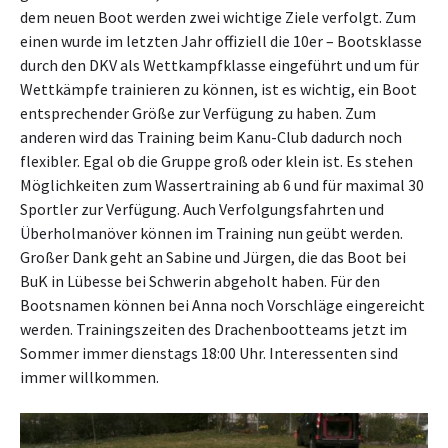
dem neuen Boot werden zwei wichtige Ziele verfolgt. Zum
einen wurde im letzten Jahr offiziell die 10er – Bootsklasse
durch den DKV als Wettkampfklasse eingeführt und um für
Wettkämpfe trainieren zu können, ist es wichtig, ein Boot
entsprechender Größe zur Verfügung zu haben. Zum
anderen wird das Training beim Kanu-Club dadurch noch
flexibler. Egal ob die Gruppe groß oder klein ist. Es stehen
Möglichkeiten zum Wassertraining ab 6 und für maximal 30
Sportler zur Verfügung. Auch Verfolgungsfahrten und
Überholmanöver können im Training nun geübt werden.
Großer Dank geht an Sabine und Jürgen, die das Boot bei
BuK in Lübesse bei Schwerin abgeholt haben. Für den
Bootsnamen können bei Anna noch Vorschläge eingereicht
werden. Trainingszeiten des Drachenbootteams jetzt im
Sommer immer dienstags 18:00 Uhr. Interessenten sind
immer willkommen.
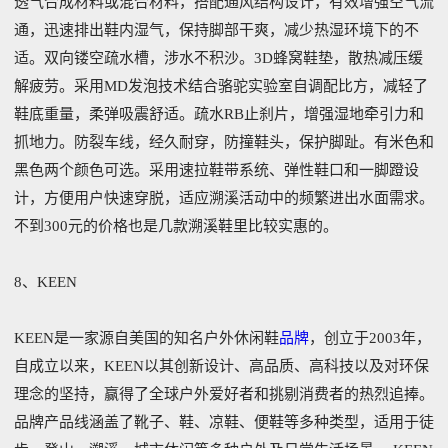
透气合成材料或混合材料，搭配通风结构设计，有效增强空气流
通，迅速排出鞋内湿气，保持脚部干爽，减少热湿环境下的不
适。双向镂空疏水槽，涉水不积沙。3D蜂窝鞋垫，散热减压缓
解疲劳。采用MD发泡技术结合骆驼实验室自调配比方，减轻了
鞋底重量，柔弹吸震舒适。疏水RB止刹片，增强湿地牵引力和
抓地力。防裂车线，经久耐穿，防撞鞋头，保护脚趾。有米色和
黑色两个颜色可选。采用速拉鞋带系统、弹性鞋口和一脚蹬设
计，方便用户快速穿脱，适应溯溪活动中的频繁进出水面需求。
不到300元的价格也是几款溯溪鞋里比较实惠的。
8、KEEN
KEEN是一家源自美国的知名户外休闲鞋
品牌
，创立于2003年，
自成立以来，KEEN以其创新设计、高品质、高科技以及对环保
理念的坚持，赢得了全球户外爱好者和挑剔消费者的热烈追捧。
品牌产品线涵盖了靴子、鞋、凉鞋、便鞋等多种类型，适用于徒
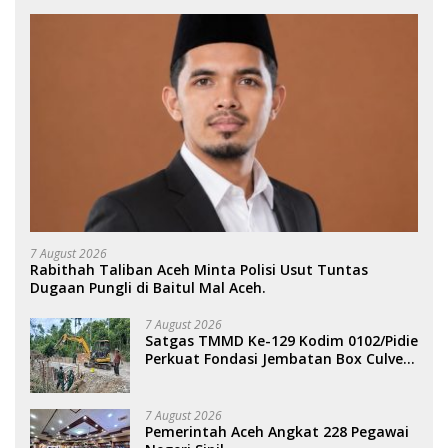
7 August 2026
Rabithah Taliban Aceh Minta Polisi Usut Tuntas
Dugaan Pungli di Baitul Mal Aceh.
7 August 2026
Satgas TMMD Ke-129 Kodim 0102/Pidie
Perkuat Fondasi Jembatan Box Culvert
di Pidie.
7 August 2026
Pemerintah Aceh Angkat 228 Pegawai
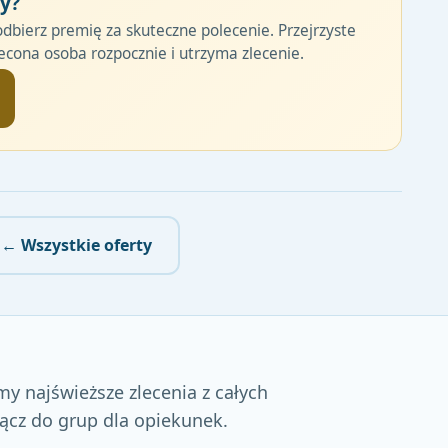
cy?
odbierz premię za skuteczne polecenie. Przejrzyste
cona osoba rozpocznie i utrzyma zlecenie.
← Wszystkie oferty
my najświeższe zlecenia z całych
łącz do grup dla opiekunek.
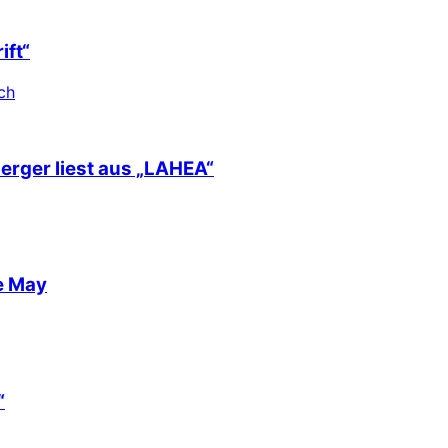
ift“
ch
berger liest aus „LAHEA“
e May
“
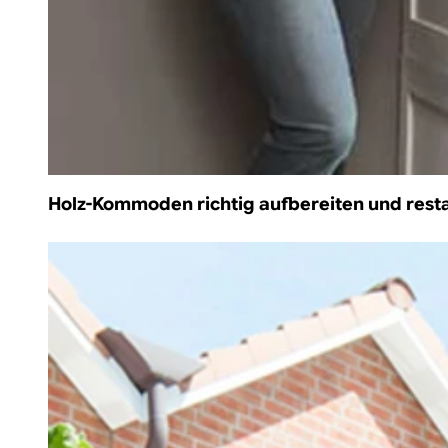
Holz-Kommoden richtig aufbereiten und rest
/de-de/einen-holzzaun-richtig-und-schuetzend-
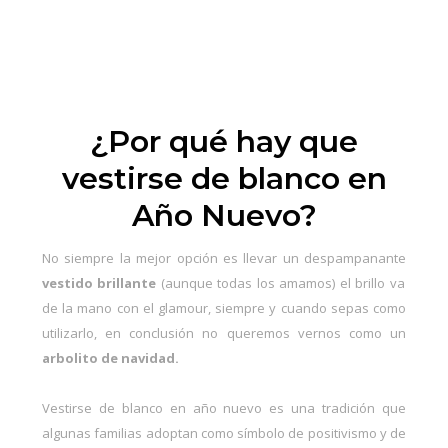
¿Por qué hay que
vestirse de blanco en
Año Nuevo?
No siempre la mejor opción es llevar un despampanante
vestido brillante
(aunque todas los amamos) el brillo va
de la mano con el glamour, siempre y cuando sepas como
utilizarlo, en conclusión no queremos vernos como un
arbolito de navidad.
Vestirse de blanco en año nuevo es una tradición que
algunas familias adoptan como
símbolo de positivismo
y de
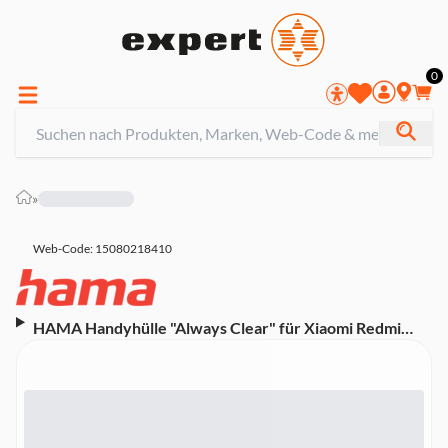
0
»
Web-Code: 15080218410
HAMA Handyhülle "Always Clear" für Xiaomi Redmi
12/12 5G, durchsichtig (00124699)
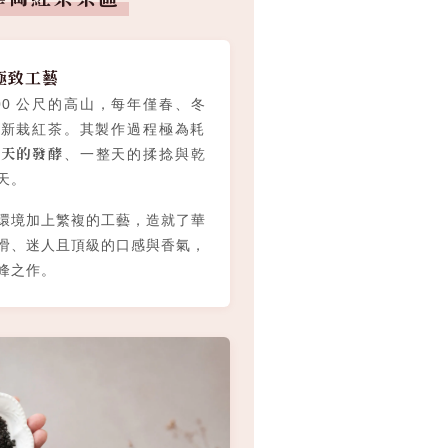
極致工藝
400 公尺的高山，每年僅春、冬
產新栽紅茶。其製作過程極為耗
兩天的發酵
、一整天的揉捻與乾
天。
環境加上繁複的工藝，造就了華
滑、迷人且頂級的口感與香氣，
峰之作。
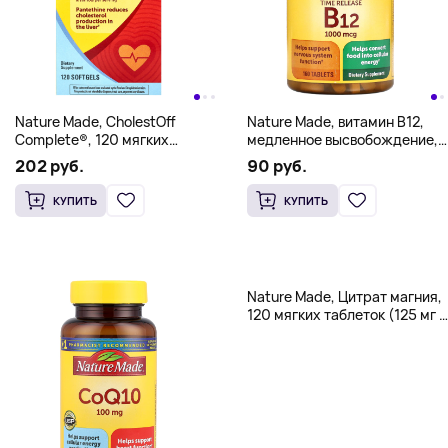
Nature Made, CholestOff
Nature Made, витамин B12,
Complete®, 120 мягких
медленное высвобождение,
таблеток
1000 мкг, 160 таблеток
202 руб.
90 руб.
КУПИТЬ
КУПИТЬ
Nature Made, Цитрат магния,
120 мягких таблеток (125 мг в
каждой капсуле)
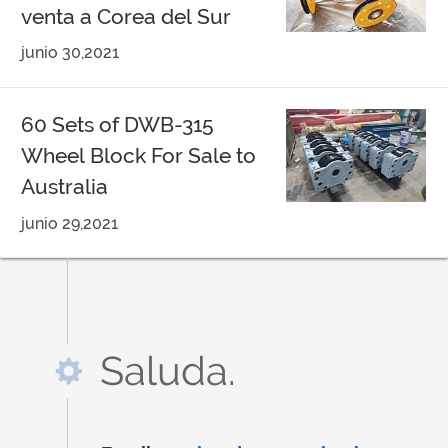
venta a Corea del Sur
junio 30,2021
60 Sets of DWB-315
Wheel Block For Sale to
Australia
junio 29,2021
Saluda.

+===+

*THE PROBLEM*
All of the data, minus its pictures, should be repeated exactly.

*FINISHED TASK*
dem neuen Boot werden zwei wichtige Ziele verfolgt. Zum
einen wurde im letzten Jahr offiziell die 10er – Bootsklasse
durch den DKV als Wettkampfklasse eingeführt und um für
Wettkämpfe trainieren zu können, ist es wichtig, ein Boot
entsprechender Größe zur Verfügung zu haben. Zum
anderen wird das Training beim Kanu-Club dadurch noch
flexibler. Egal ob die Gruppe groß oder klein ist. Es stehen
Möglichkeiten zum Wassertraining ab 6 und für maximal 30
Sportler zur Verfügung. Auch Verfolgungsfahrten und
Überholmanöver können im Training nun geübt werden.
Großer Dank geht an Sabine und Jürgen, die das Boot bei
BuK in Lübesse bei Schwerin abgeholt haben. Für den
Bootsnamen können bei Anna noch Vorschläge eingereicht
werden. Trainingszeiten des Drachenbootteams jetzt im
Sommer immer dienstags 18:00 Uhr. Interessenten sind
immer willkommen.
透气合成材料或混合材料，搭配通风结构设计，有效增强空气流
通，迅速排出鞋内湿气，保持脚部干爽，减少热湿环境下的不
适。双向镂空疏水槽，涉水不积沙。3D蜂窝鞋垫，散热减压缓
解疲劳。采用MD发泡技术结合骆驼实验室自调配比方，减轻了
鞋底重量，柔弹吸震舒适。疏水RB止刹片，增强湿地牵引力和
抓地力。防裂车线，经久耐穿，防撞鞋头，保护脚趾。有米色和
黑色两个颜色可选。采用速拉鞋带系统、弹性鞋口和一脚蹬设
计，方便用户快速穿脱，适应溯溪活动中的频繁进出水面需求。
不到300元的价格也是几款溯溪鞋里比较实惠的。
8、KEEN
KEEN是一家源自美国的知名户外休闲鞋
品牌
，创立于2003年，
自成立以来，KEEN以其创新设计、高品质、高科技以及对环保
理念的坚持，赢得了全球户外爱好者和挑剔消费者的热烈追捧。
品牌产品线涵盖了靴子、鞋、凉鞋、便鞋等多种类型，适用于徒
7 August 2026
Rabithah Taliban Aceh Minta Polisi Usut Tuntas
Dugaan Pungli di Baitul Mal Aceh.
7 August 2026
Satgas TMMD Ke-129 Kodim 0102/Pidie
Perkuat Fondasi Jembatan Box Culvert
di Pidie.
7 August 2026
Pemerintah Aceh Angkat 228 Pegawai
cy?
odbierz premię za skuteczne polecenie. Przejrzyste
cona osoba rozpocznie i utrzyma zlecenie.
← Wszystkie oferty
my najświeższe zlecenia z całych
łącz do grup dla opiekunek.
ift“
ch
berger liest aus „LAHEA“
e May
“
Holz-Kommoden richtig aufbereiten und rest
/de-de/einen-holzzaun-richtig-und-schuetzend-
¿Por qué hay que
vestirse de blanco en
Año Nuevo?
No siempre la mejor opción es llevar un despampanante
vestido brillante
(aunque todas los amamos) el brillo va
de la mano con el glamour, siempre y cuando sepas como
utilizarlo, en conclusión no queremos vernos como un
arbolito de navidad.
Vestirse de blanco en año nuevo es una tradición que
algunas familias adoptan como
símbolo de positivismo
y de
0
»
Web-Code: 15080218410
HAMA Handyhülle "Always Clear" für Xiaomi Redmi
12/12 5G, durchsichtig (00124699)
極致工藝
400 公尺的高山，每年僅春、冬
產新栽紅茶。其製作過程極為耗
兩天的發酵
、一整天的揉捻與乾
天。
環境加上繁複的工藝，造就了華
滑、迷人且頂級的口感與香氣，
峰之作。
Nature Made, CholestOff
Nature Made, витамин B12,
Complete®, 120 мягких
медленное высвобождение,
таблеток
1000 мкг, 160 таблеток
202 руб.
90 руб.
КУПИТЬ
КУПИТЬ
Nature Made, Цитрат магния,
120 мягких таблеток (125 мг в
каждой капсуле)
venta a Corea del Sur
junio 30,2021
60 Sets of DWB-315
Wheel Block For Sale to
Australia
junio 29,2021
Saluda.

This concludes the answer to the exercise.